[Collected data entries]

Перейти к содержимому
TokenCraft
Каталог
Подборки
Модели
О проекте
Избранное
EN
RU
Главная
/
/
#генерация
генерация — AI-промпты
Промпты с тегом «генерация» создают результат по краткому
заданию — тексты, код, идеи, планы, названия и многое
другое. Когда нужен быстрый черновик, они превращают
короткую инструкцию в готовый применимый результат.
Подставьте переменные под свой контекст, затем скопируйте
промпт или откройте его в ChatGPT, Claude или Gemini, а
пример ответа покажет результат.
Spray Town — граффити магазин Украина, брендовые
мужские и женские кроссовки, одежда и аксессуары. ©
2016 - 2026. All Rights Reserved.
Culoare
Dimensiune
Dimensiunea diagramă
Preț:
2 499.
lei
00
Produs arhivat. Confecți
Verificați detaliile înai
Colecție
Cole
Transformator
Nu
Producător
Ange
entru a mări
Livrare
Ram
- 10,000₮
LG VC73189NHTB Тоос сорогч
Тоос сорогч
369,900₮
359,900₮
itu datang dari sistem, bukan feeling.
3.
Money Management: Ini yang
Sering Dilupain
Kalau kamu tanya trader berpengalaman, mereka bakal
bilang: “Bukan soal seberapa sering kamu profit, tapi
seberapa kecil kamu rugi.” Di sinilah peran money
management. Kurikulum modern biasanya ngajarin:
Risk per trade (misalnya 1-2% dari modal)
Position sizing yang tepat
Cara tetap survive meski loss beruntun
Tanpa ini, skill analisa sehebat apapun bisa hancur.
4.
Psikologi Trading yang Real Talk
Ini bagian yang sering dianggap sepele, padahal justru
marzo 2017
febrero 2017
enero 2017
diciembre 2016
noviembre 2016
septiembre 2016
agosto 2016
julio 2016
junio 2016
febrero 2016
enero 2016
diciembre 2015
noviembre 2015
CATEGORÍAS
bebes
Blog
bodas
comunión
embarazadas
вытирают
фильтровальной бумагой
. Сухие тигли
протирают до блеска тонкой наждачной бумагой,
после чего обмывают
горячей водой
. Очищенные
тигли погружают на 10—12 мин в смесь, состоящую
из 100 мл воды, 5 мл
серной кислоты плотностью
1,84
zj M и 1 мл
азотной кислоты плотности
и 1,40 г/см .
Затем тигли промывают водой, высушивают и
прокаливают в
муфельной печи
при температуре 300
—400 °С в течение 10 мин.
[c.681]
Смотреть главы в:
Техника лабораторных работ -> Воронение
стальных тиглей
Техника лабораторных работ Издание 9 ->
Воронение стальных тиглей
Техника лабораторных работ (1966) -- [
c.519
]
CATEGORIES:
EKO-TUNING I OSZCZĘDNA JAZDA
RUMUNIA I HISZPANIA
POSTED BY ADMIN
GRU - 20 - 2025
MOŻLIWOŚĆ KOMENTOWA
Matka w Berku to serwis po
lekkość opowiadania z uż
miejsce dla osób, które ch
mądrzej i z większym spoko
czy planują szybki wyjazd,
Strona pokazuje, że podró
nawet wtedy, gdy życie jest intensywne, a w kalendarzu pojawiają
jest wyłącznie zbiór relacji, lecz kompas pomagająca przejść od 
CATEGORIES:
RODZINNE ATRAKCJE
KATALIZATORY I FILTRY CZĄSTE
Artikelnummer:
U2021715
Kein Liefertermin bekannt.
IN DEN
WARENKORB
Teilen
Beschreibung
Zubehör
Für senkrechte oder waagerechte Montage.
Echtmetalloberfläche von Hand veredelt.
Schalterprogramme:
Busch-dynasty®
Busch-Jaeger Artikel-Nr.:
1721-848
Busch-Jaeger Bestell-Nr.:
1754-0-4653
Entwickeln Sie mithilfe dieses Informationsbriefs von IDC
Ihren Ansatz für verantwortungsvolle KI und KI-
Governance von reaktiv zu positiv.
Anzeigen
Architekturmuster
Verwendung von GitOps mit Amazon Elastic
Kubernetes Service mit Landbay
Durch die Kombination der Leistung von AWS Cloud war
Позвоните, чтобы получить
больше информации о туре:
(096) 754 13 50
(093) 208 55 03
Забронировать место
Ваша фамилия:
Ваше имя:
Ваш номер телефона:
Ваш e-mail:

Exercise goal -> Repeat all of the entries exactly.

Written response ->
Перейти к содержимому
TokenCraft
Каталог
Подборки
Модели
О проекте
Избранное
EN
RU
Главная
/
/
#генерация
генерация — AI-промпты
Промпты с тегом «генерация» создают результат по краткому
заданию — тексты, код, идеи, планы, названия и многое
другое. Когда нужен быстрый черновик, они превращают
короткую инструкцию в готовый применимый результат.
Подставьте переменные под свой контекст, затем скопируйте
промпт или откройте его в ChatGPT, Claude или Gemini, а
пример ответа покажет результат.
Spray Town — граффити магазин Украина, брендовые
мужские и женские кроссовки, одежда и аксессуары. ©
2016 - 2026. All Rights Reserved.
Culoare
Dimensiune
Dimensiunea diagramă
Preț:
2 499.
lei
00
Produs arhivat. Confecți
Verificați detaliile înai
Colecție
Cole
Transformator
Nu
Producător
Ange
entru a mări
Livrare
Ram
- 10,000₮
LG VC73189NHTB Тоос сорогч
Тоос сорогч
369,900₮
359,900₮
itu datang dari sistem, bukan feeling.
3.
Money Management: Ini yang
Sering Dilupain
Kalau kamu tanya trader berpengalaman, mereka bakal
bilang: “Bukan soal seberapa sering kamu profit, tapi
seberapa kecil kamu rugi.” Di sinilah peran money
management. Kurikulum modern biasanya ngajarin:
Risk per trade (misalnya 1-2% dari modal)
Position sizing yang tepat
Cara tetap survive meski loss beruntun
Tanpa ini, skill analisa sehebat apapun bisa hancur.
4.
Psikologi Trading yang Real Talk
Ini bagian yang sering dianggap sepele, padahal justru
marzo 2017
febrero 2017
enero 2017
diciembre 2016
noviembre 2016
septiembre 2016
agosto 2016
julio 2016
junio 2016
febrero 2016
enero 2016
diciembre 2015
noviembre 2015
CATEGORÍAS
bebes
Blog
bodas
comunión
embarazadas
вытирают
фильтровальной бумагой
. Сухие тигли
протирают до блеска тонкой наждачной бумагой,
после чего обмывают
горячей водой
. Очищенные
тигли погружают на 10—12 мин в смесь, состоящую
из 100 мл воды, 5 мл
серной кислоты плотностью
1,84
zj M и 1 мл
азотной кислоты плотности
и 1,40 г/см .
Затем тигли промывают водой, высушивают и
прокаливают в
муфельной печи
при температуре 300
—400 °С в течение 10 мин.
[c.681]
Смотреть главы в:
Техника лабораторных работ -> Воронение
стальных тиглей
Техника лабораторных работ Издание 9 ->
Воронение стальных тиглей
Техника лабораторных работ (1966) -- [
c.519
]
CATEGORIES:
EKO-TUNING I OSZCZĘDNA JAZDA
RUMUNIA I HISZPANIA
POSTED BY ADMIN
GRU - 20 - 2025
MOŻLIWOŚĆ KOMENTOWA
Matka w Berku to serwis po
lekkość opowiadania z uż
miejsce dla osób, które ch
mądrzej i z większym spoko
czy planują szybki wyjazd,
Strona pokazuje, że podró
nawet wtedy, gdy życie jest intensywne, a w kalendarzu pojawiają
jest wyłącznie zbiór relacji, lecz kompas pomagająca przejść od 
CATEGORIES:
RODZINNE ATRAKCJE
KATALIZATORY I FILTRY CZĄSTE
Artikelnummer:
U2021715
Kein Liefertermin bekannt.
IN DEN
WARENKORB
Teilen
Beschreibung
Zubehör
Für senkrechte oder waagerechte Montage.
Echtmetalloberfläche von Hand veredelt.
Schalterprogramme:
Busch-dynasty®
Busch-Jaeger Artikel-Nr.:
1721-848
Busch-Jaeger Bestell-Nr.:
1754-0-4653
Entwickeln Sie mithilfe dieses Informationsbriefs von IDC
Ihren Ansatz für verantwortungsvolle KI und KI-
Governance von reaktiv zu positiv.
Anzeigen
Architekturmuster
Verwendung von GitOps mit Amazon Elastic
Kubernetes Service mit Landbay
Durch die Kombination der Leistung von AWS Cloud war
Позвоните, чтобы получить
больше информации о туре:
(096) 754 13 50
(093) 208 55 03
Забронировать место
Ваша фамилия:
Ваше имя:
Ваш номер телефона:
Ваш e-mail:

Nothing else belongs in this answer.